Problem details: Go through the records below and return each line that has "раза" in it.
((
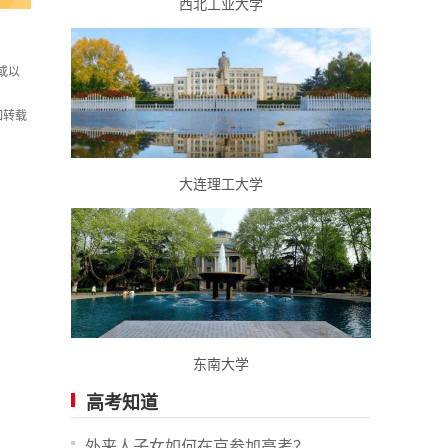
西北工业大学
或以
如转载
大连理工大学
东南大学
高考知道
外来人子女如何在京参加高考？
))
((
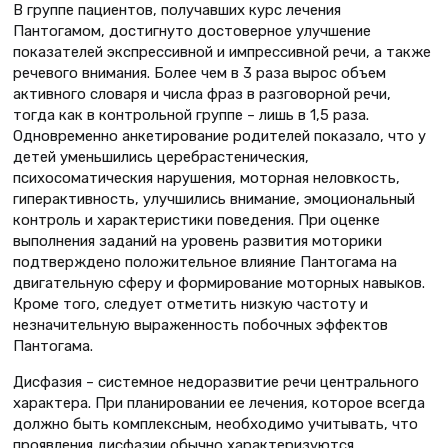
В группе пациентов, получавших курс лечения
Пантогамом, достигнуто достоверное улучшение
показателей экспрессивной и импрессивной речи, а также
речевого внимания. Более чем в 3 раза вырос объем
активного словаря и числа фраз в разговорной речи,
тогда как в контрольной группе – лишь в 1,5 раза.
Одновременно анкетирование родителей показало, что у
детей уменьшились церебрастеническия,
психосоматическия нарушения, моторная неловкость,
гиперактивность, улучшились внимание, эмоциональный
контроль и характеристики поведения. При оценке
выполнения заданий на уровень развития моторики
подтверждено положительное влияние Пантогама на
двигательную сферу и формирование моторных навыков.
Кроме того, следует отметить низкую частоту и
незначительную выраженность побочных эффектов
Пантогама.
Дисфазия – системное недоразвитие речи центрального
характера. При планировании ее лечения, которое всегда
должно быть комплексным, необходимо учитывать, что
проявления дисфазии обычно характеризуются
))
Reply to the exercise:
речевого внимания. Более чем в 3 раза вырос объем
тогда как в контрольной группе – лишь в 1,5 раза.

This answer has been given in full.